## Task prompt
What is needed is an exact copy of every line from the one containing "Find the location of a" through the end of the entries; please set it down without any pictures.

## Data extracts
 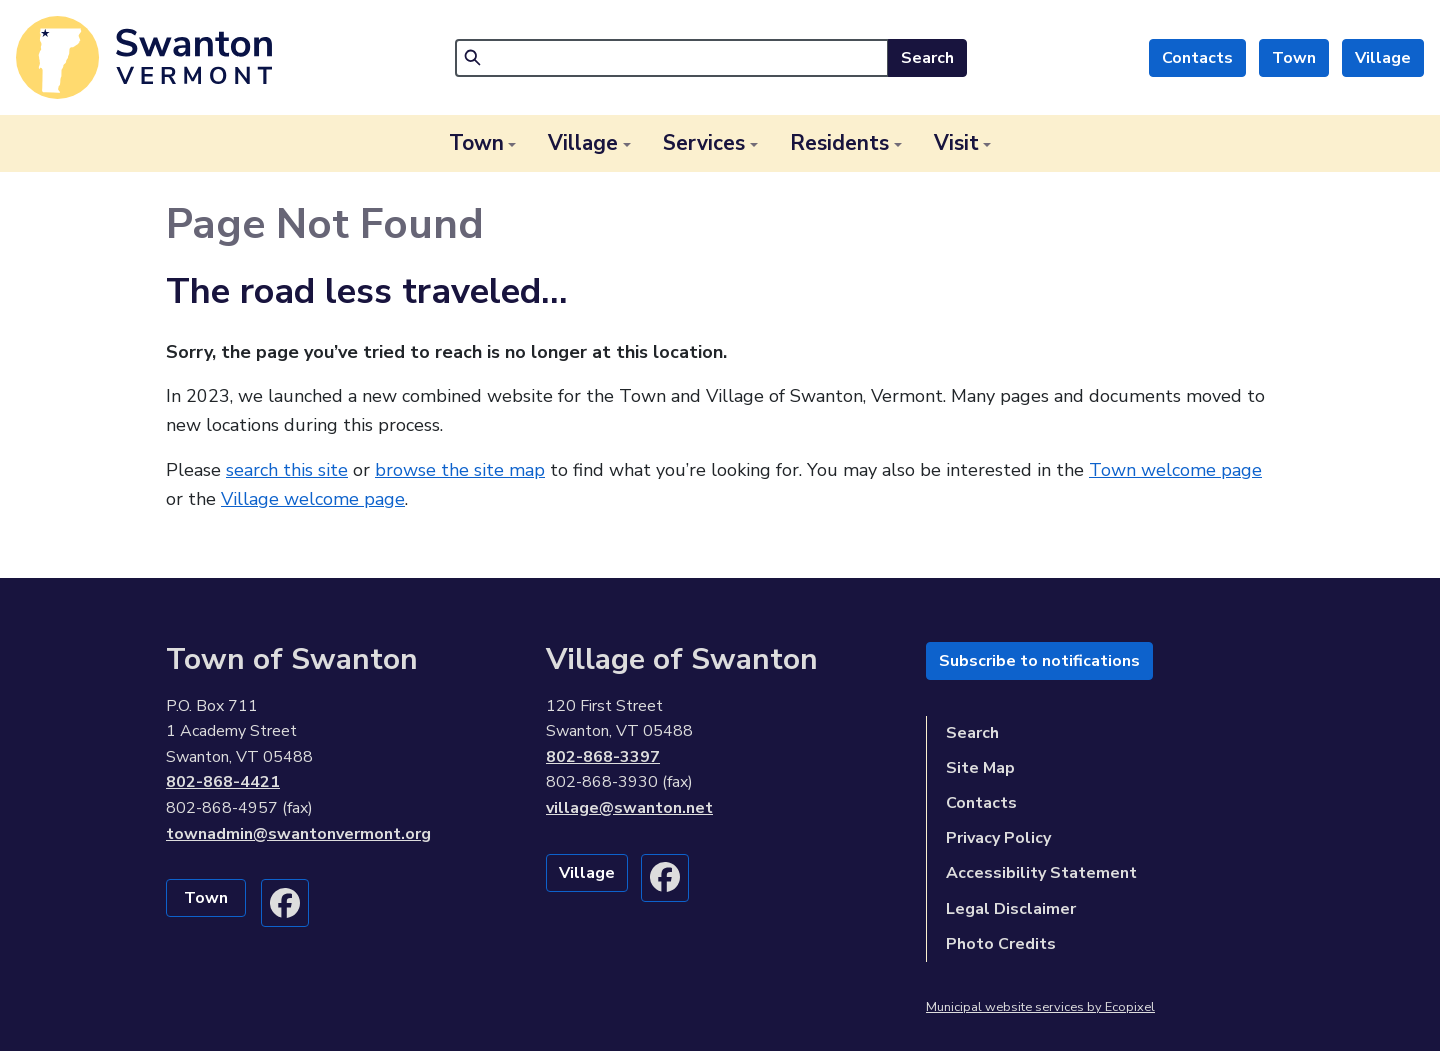 I want to click on 802-868-4421, so click(x=223, y=782).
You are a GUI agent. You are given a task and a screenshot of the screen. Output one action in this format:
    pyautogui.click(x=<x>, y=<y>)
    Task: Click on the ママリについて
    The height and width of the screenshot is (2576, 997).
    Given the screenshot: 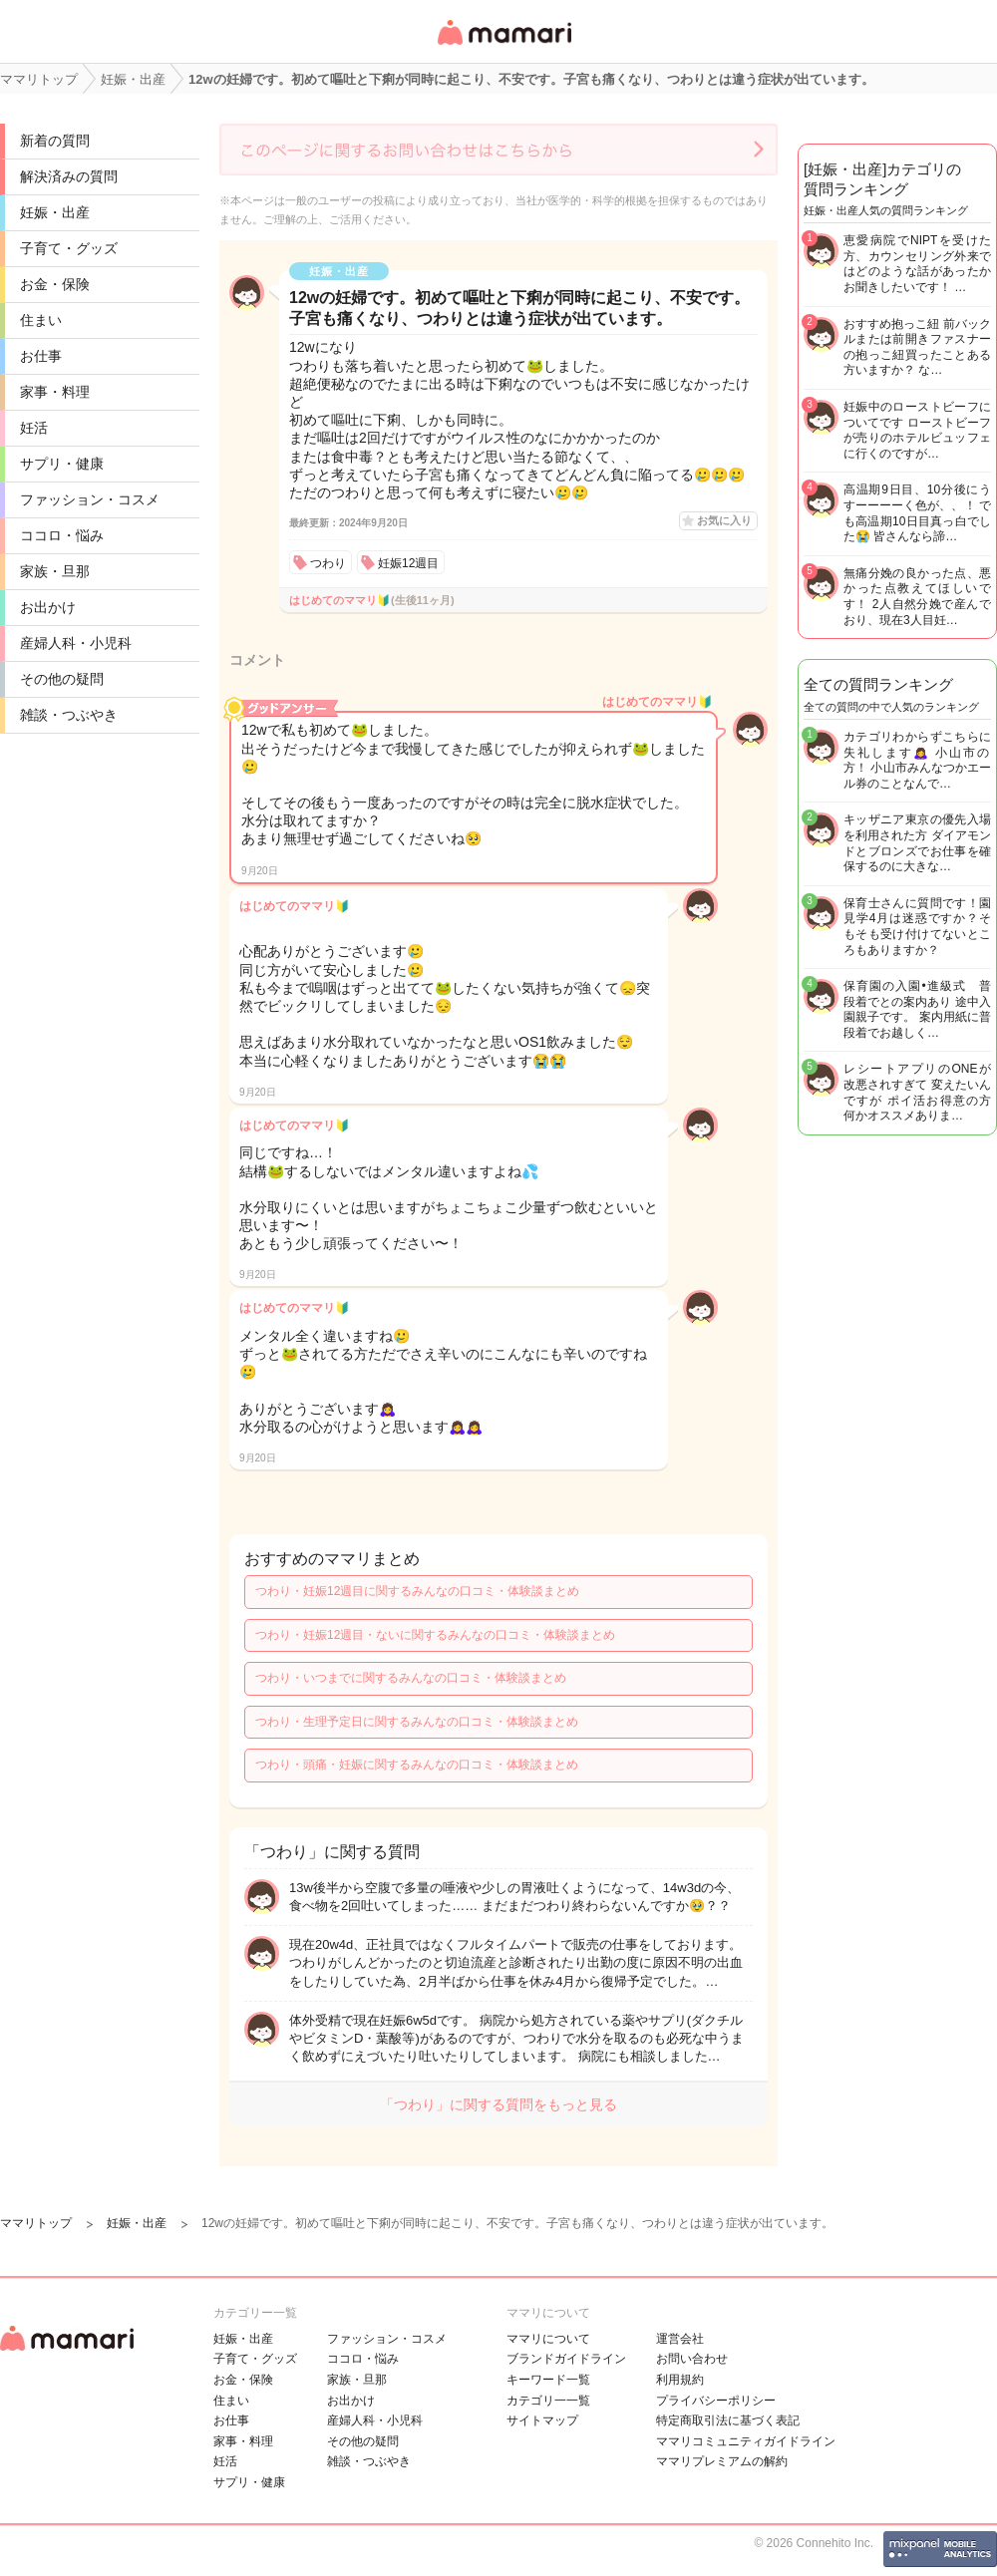 What is the action you would take?
    pyautogui.click(x=548, y=2339)
    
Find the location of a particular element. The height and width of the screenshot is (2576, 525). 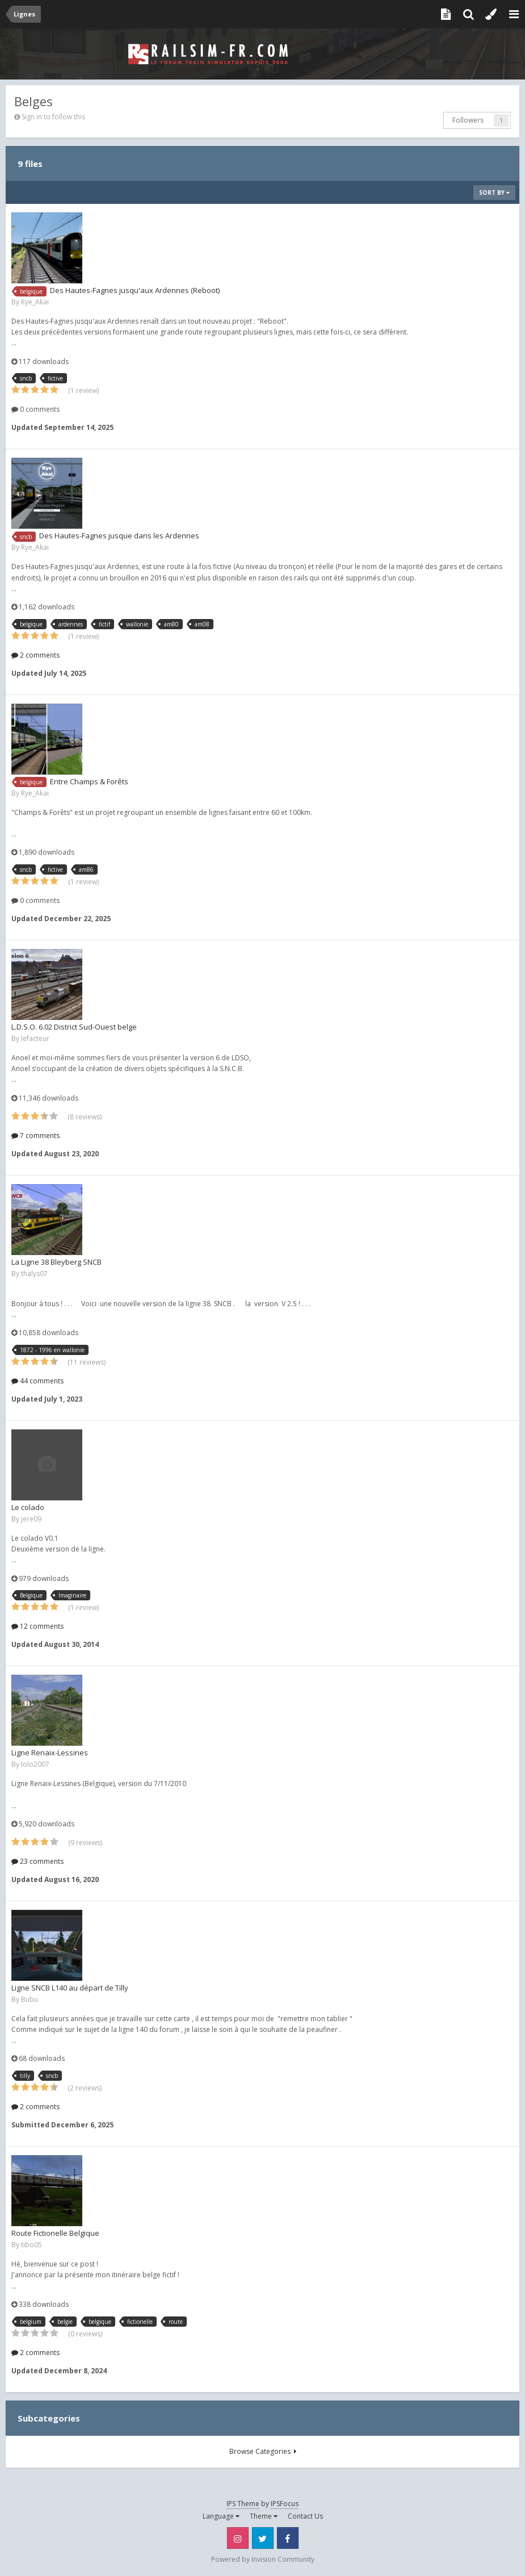

Le colado is located at coordinates (27, 1507).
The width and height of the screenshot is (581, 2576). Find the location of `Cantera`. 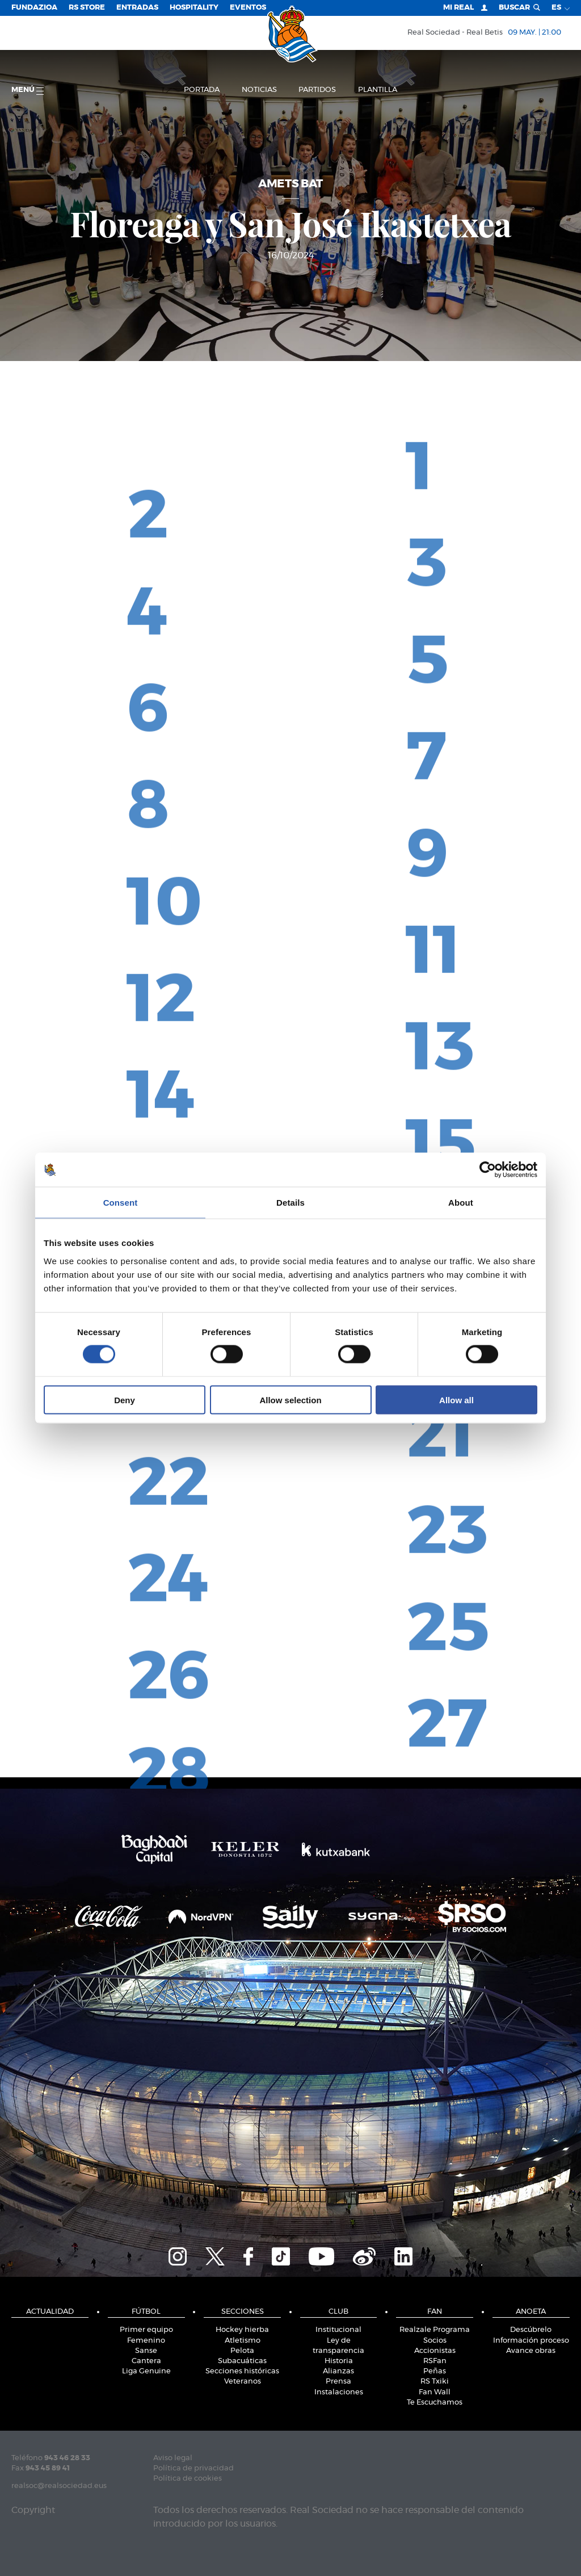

## Solved exercise
Find the location of a particular element. The height and width of the screenshot is (2576, 525). 

Le colado is located at coordinates (27, 1507).
The width and height of the screenshot is (581, 2576). Find the location of `Cantera`. 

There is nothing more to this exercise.